Work task | Work out how many lines of the listing hold "газеты", then state only that count.

══ The input ══

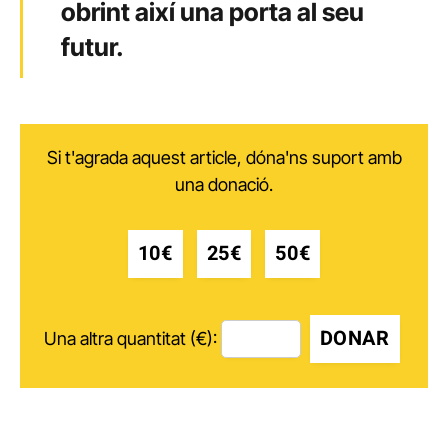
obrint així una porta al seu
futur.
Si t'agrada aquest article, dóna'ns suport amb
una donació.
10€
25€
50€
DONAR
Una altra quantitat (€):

═══
══ The input ══

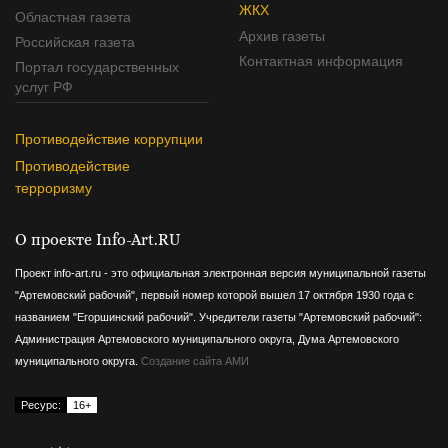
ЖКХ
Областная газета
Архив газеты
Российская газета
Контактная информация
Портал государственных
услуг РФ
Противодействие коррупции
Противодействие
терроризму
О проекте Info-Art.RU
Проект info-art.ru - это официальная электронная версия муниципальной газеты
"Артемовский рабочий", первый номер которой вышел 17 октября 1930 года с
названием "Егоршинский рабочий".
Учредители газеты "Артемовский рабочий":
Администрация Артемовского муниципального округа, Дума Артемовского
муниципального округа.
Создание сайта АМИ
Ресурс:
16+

═══

Exercise answer | 3